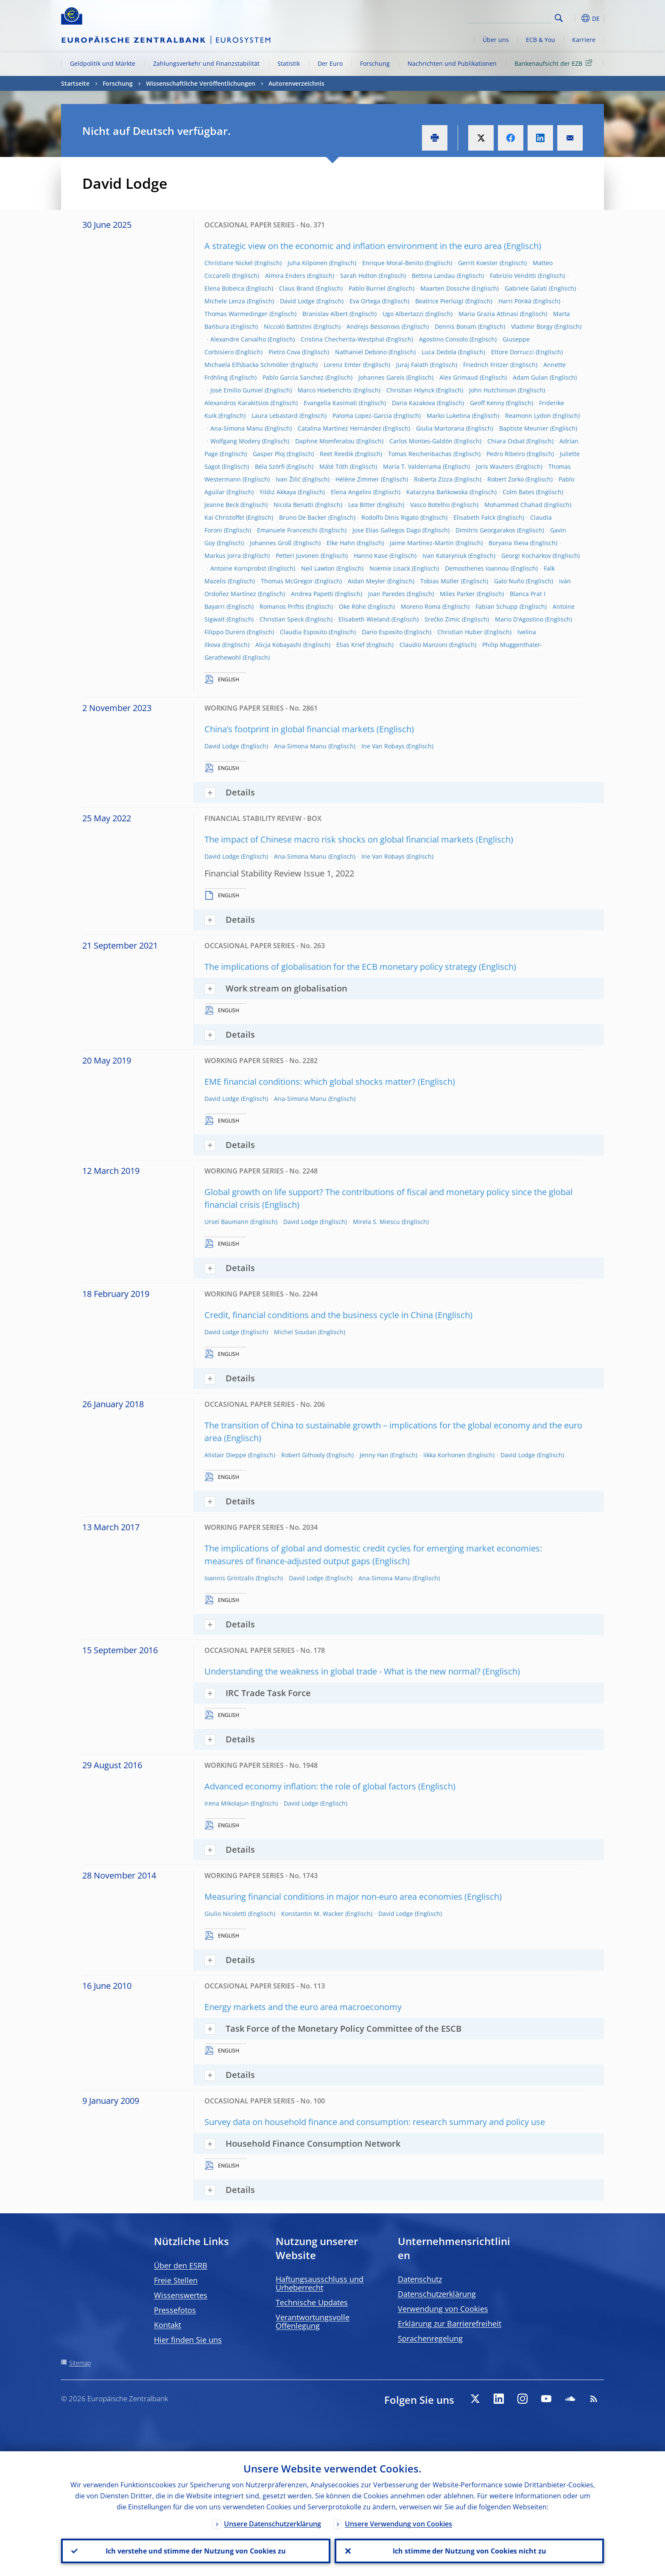 This screenshot has height=2576, width=665. I want to click on Demosthenes Ioannou, so click(477, 568).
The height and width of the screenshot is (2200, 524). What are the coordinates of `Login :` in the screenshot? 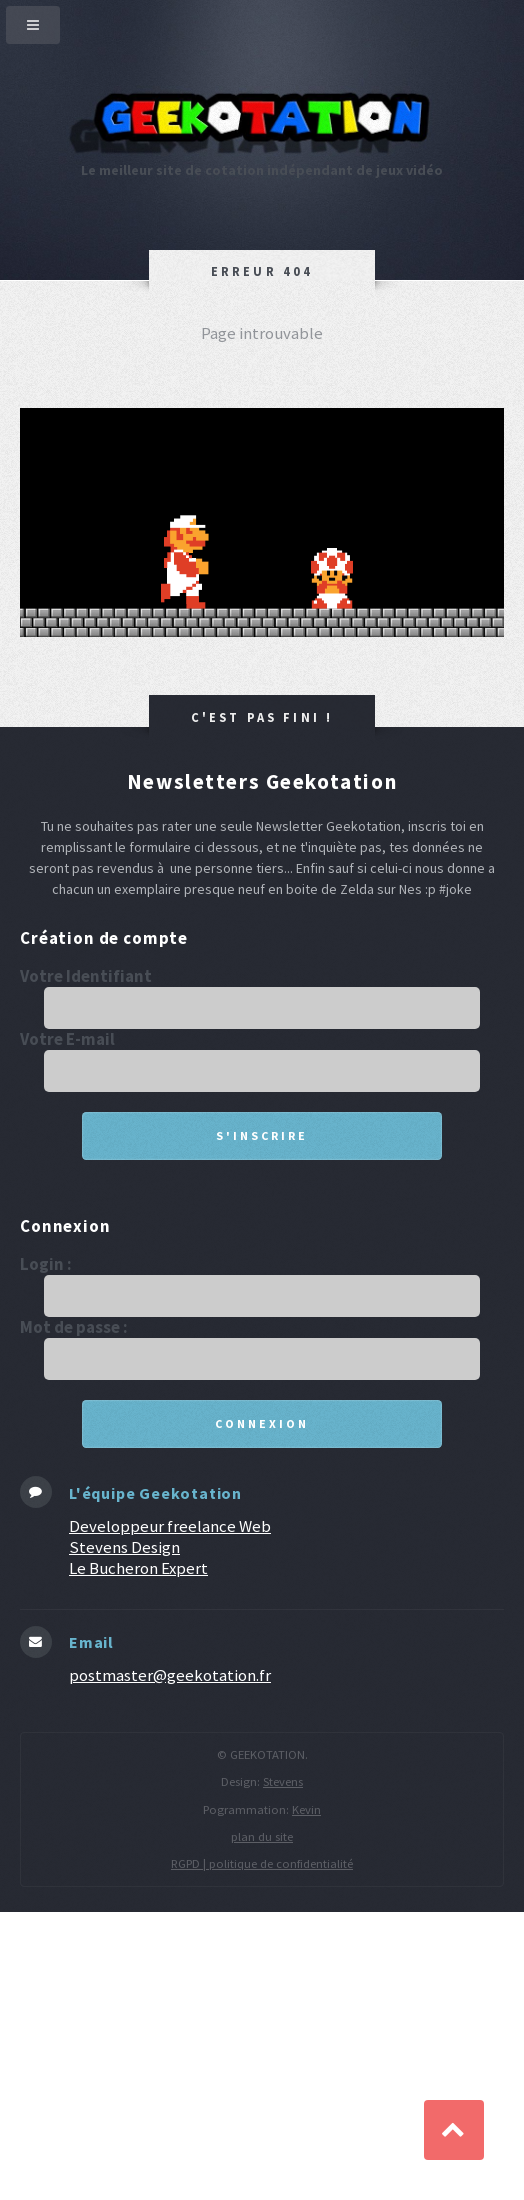 It's located at (46, 1264).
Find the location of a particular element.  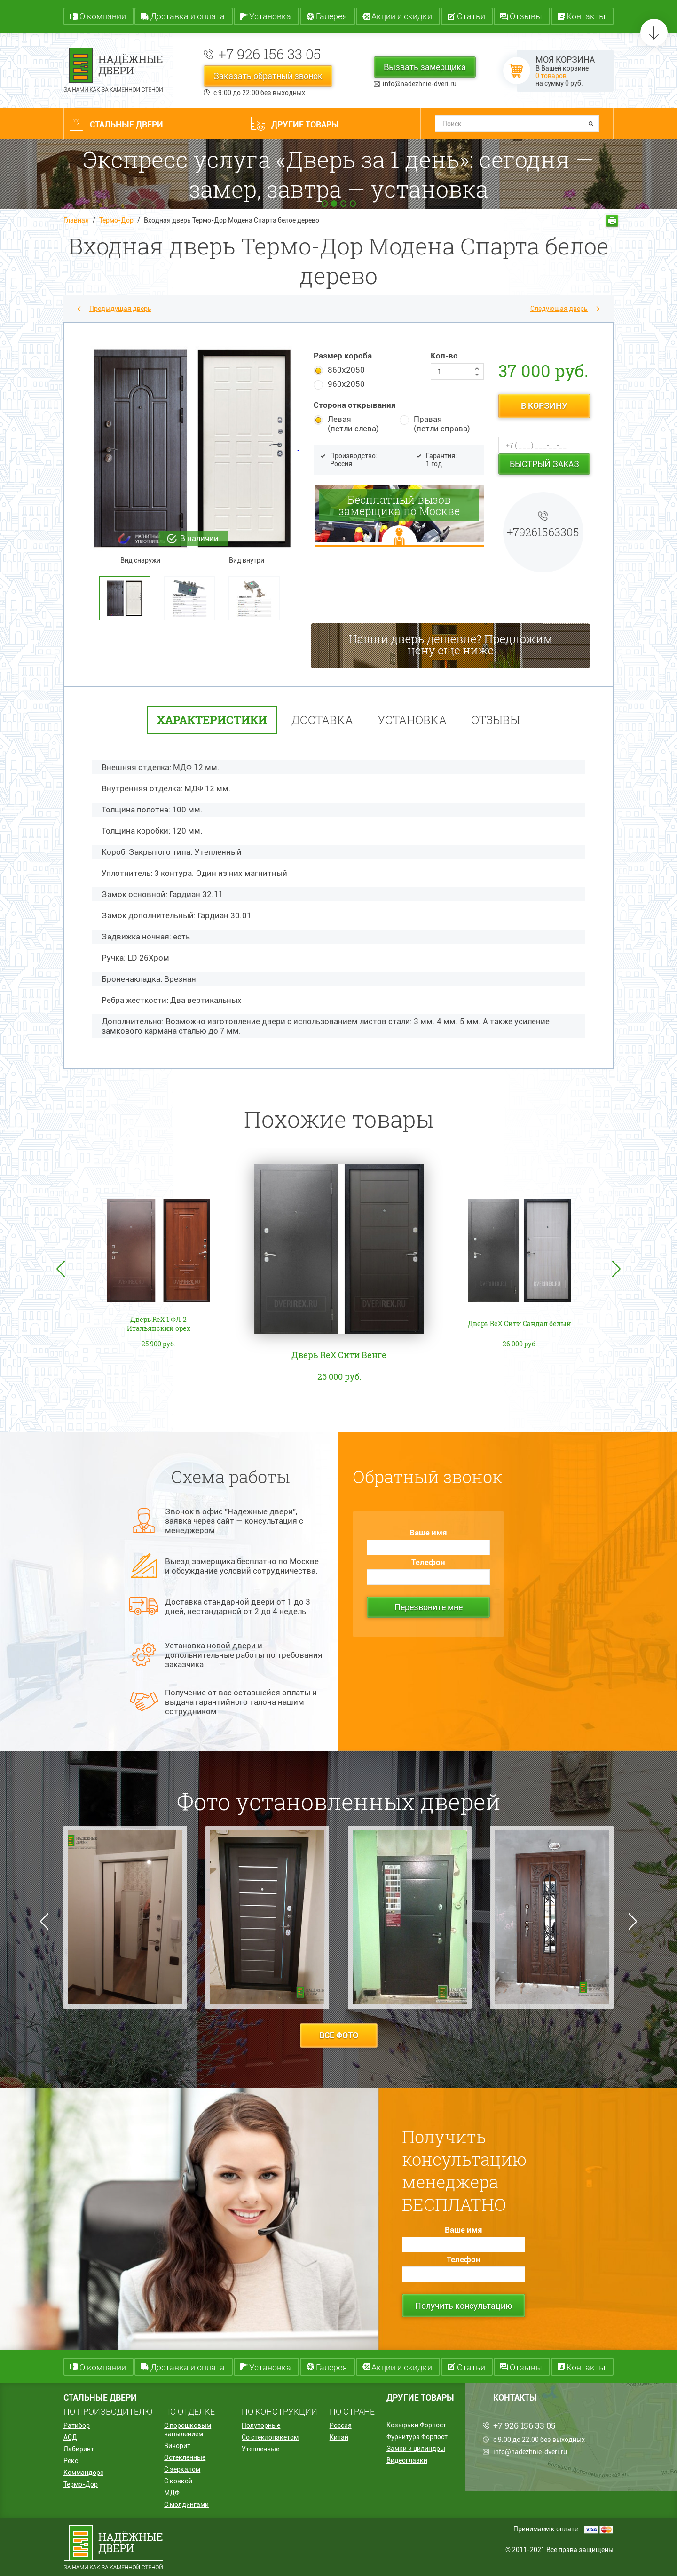

Полуторные is located at coordinates (261, 2425).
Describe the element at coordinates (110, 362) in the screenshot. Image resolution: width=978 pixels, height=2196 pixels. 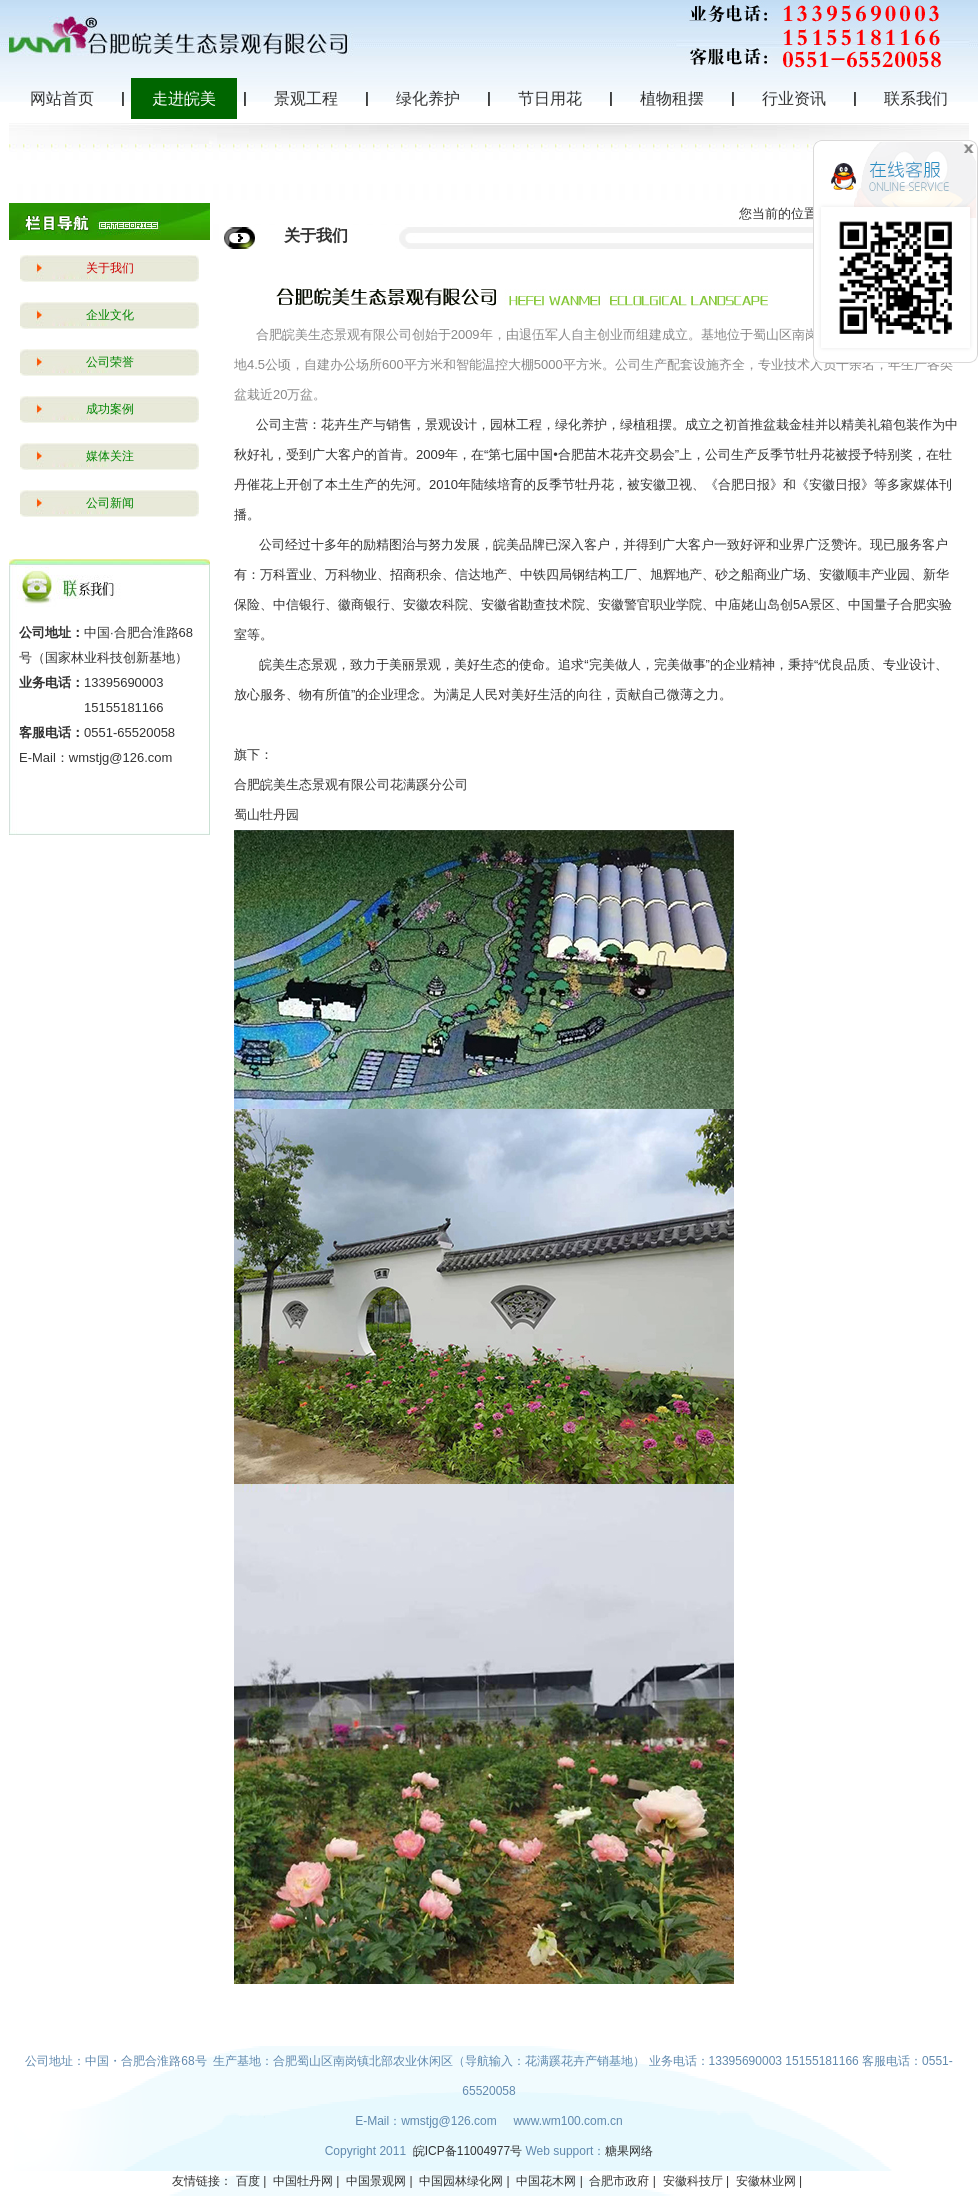
I see `公司荣誉` at that location.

EXERCISE
Please give again only the lines from the one containing "Find the location of a particular element." through the last line of the entries above, exactly as they stand and without pictures.

ANSWER BOX
Find the location of a particular element.  

Полуторные is located at coordinates (261, 2425).
Describe the element at coordinates (110, 362) in the screenshot. Image resolution: width=978 pixels, height=2196 pixels. 
I see `公司荣誉` at that location.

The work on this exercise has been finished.